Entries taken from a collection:
------------------------------------------------------------------------

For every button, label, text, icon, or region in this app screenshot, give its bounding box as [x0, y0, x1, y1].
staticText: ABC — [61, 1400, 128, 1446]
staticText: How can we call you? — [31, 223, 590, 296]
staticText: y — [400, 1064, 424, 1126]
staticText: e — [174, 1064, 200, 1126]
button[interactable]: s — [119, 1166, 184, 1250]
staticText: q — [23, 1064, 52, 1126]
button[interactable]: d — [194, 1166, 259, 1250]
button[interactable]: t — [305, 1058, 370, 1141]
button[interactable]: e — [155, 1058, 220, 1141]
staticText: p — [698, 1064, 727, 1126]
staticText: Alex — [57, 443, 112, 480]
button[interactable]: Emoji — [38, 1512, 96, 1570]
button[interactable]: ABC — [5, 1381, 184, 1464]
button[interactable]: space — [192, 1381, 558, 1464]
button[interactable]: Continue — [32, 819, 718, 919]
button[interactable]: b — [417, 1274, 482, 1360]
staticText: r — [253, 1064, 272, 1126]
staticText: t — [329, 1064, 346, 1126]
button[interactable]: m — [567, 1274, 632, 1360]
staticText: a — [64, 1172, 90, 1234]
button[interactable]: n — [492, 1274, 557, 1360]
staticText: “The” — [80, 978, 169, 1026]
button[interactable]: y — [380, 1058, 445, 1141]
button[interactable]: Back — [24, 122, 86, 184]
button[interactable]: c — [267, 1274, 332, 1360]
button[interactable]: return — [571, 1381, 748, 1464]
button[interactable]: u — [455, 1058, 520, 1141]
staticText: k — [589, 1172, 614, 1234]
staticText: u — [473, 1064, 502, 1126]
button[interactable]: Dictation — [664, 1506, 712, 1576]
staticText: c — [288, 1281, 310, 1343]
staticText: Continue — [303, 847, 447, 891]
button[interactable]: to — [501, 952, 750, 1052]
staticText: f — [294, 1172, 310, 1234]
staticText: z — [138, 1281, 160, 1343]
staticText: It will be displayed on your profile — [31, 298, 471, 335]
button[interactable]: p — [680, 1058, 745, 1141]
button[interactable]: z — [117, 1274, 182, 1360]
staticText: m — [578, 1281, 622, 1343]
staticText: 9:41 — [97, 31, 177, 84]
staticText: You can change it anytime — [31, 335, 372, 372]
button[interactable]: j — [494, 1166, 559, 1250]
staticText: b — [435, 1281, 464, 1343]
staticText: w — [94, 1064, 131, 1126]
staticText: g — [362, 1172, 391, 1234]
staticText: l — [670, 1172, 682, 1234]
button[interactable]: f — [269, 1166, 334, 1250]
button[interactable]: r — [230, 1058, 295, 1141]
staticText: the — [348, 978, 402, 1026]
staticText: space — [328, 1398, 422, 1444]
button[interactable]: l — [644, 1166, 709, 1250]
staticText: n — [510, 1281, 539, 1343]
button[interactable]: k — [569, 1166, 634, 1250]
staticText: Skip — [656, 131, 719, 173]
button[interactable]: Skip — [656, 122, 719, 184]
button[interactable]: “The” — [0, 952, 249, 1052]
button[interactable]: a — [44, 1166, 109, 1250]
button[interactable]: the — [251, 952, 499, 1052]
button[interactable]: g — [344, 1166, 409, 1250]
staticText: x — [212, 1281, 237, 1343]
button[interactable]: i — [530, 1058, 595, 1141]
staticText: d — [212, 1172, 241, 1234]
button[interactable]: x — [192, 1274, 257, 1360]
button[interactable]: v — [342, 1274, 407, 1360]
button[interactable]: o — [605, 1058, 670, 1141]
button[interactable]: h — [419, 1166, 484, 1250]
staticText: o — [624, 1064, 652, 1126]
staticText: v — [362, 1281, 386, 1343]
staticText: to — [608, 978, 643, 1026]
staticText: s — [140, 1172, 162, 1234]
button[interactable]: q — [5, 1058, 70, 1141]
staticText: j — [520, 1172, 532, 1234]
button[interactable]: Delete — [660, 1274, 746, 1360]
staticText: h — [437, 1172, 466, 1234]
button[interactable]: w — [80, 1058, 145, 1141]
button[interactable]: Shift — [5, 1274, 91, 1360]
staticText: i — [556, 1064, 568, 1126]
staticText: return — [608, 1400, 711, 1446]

------------------------------------------------------------------------

**Task prompt:**
Copy each line of the data exactly, leaving nothing out.

**Response for this exercise:**
For every button, label, text, icon, or region in this app screenshot, give its bounding box as [x0, y0, x1, y1].
staticText: ABC — [61, 1400, 128, 1446]
staticText: How can we call you? — [31, 223, 590, 296]
staticText: y — [400, 1064, 424, 1126]
staticText: e — [174, 1064, 200, 1126]
button[interactable]: s — [119, 1166, 184, 1250]
staticText: q — [23, 1064, 52, 1126]
button[interactable]: d — [194, 1166, 259, 1250]
button[interactable]: t — [305, 1058, 370, 1141]
button[interactable]: e — [155, 1058, 220, 1141]
staticText: p — [698, 1064, 727, 1126]
staticText: Alex — [57, 443, 112, 480]
button[interactable]: Emoji — [38, 1512, 96, 1570]
button[interactable]: ABC — [5, 1381, 184, 1464]
button[interactable]: space — [192, 1381, 558, 1464]
button[interactable]: Continue — [32, 819, 718, 919]
button[interactable]: b — [417, 1274, 482, 1360]
staticText: r — [253, 1064, 272, 1126]
staticText: t — [329, 1064, 346, 1126]
button[interactable]: m — [567, 1274, 632, 1360]
staticText: a — [64, 1172, 90, 1234]
button[interactable]: n — [492, 1274, 557, 1360]
staticText: “The” — [80, 978, 169, 1026]
button[interactable]: y — [380, 1058, 445, 1141]
button[interactable]: Back — [24, 122, 86, 184]
button[interactable]: c — [267, 1274, 332, 1360]
button[interactable]: return — [571, 1381, 748, 1464]
button[interactable]: u — [455, 1058, 520, 1141]
staticText: k — [589, 1172, 614, 1234]
staticText: u — [473, 1064, 502, 1126]
button[interactable]: Dictation — [664, 1506, 712, 1576]
staticText: c — [288, 1281, 310, 1343]
staticText: Continue — [303, 847, 447, 891]
button[interactable]: to — [501, 952, 750, 1052]
staticText: f — [294, 1172, 310, 1234]
staticText: z — [138, 1281, 160, 1343]
staticText: It will be displayed on your profile — [31, 298, 471, 335]
button[interactable]: p — [680, 1058, 745, 1141]
button[interactable]: z — [117, 1274, 182, 1360]
staticText: m — [578, 1281, 622, 1343]
staticText: 9:41 — [97, 31, 177, 84]
staticText: You can change it anytime — [31, 335, 372, 372]
button[interactable]: j — [494, 1166, 559, 1250]
staticText: b — [435, 1281, 464, 1343]
staticText: w — [94, 1064, 131, 1126]
staticText: g — [362, 1172, 391, 1234]
staticText: l — [670, 1172, 682, 1234]
button[interactable]: f — [269, 1166, 334, 1250]
button[interactable]: r — [230, 1058, 295, 1141]
staticText: the — [348, 978, 402, 1026]
staticText: space — [328, 1398, 422, 1444]
button[interactable]: l — [644, 1166, 709, 1250]
staticText: n — [510, 1281, 539, 1343]
button[interactable]: k — [569, 1166, 634, 1250]
staticText: Skip — [656, 131, 719, 173]
button[interactable]: Skip — [656, 122, 719, 184]
button[interactable]: “The” — [0, 952, 249, 1052]
button[interactable]: a — [44, 1166, 109, 1250]
button[interactable]: the — [251, 952, 499, 1052]
button[interactable]: g — [344, 1166, 409, 1250]
staticText: x — [212, 1281, 237, 1343]
button[interactable]: i — [530, 1058, 595, 1141]
staticText: d — [212, 1172, 241, 1234]
button[interactable]: x — [192, 1274, 257, 1360]
button[interactable]: v — [342, 1274, 407, 1360]
button[interactable]: o — [605, 1058, 670, 1141]
button[interactable]: h — [419, 1166, 484, 1250]
staticText: o — [624, 1064, 652, 1126]
staticText: v — [362, 1281, 386, 1343]
staticText: to — [608, 978, 643, 1026]
staticText: s — [140, 1172, 162, 1234]
button[interactable]: q — [5, 1058, 70, 1141]
staticText: j — [520, 1172, 532, 1234]
button[interactable]: Delete — [660, 1274, 746, 1360]
staticText: h — [437, 1172, 466, 1234]
button[interactable]: w — [80, 1058, 145, 1141]
button[interactable]: Shift — [5, 1274, 91, 1360]
staticText: i — [556, 1064, 568, 1126]
staticText: return — [608, 1400, 711, 1446]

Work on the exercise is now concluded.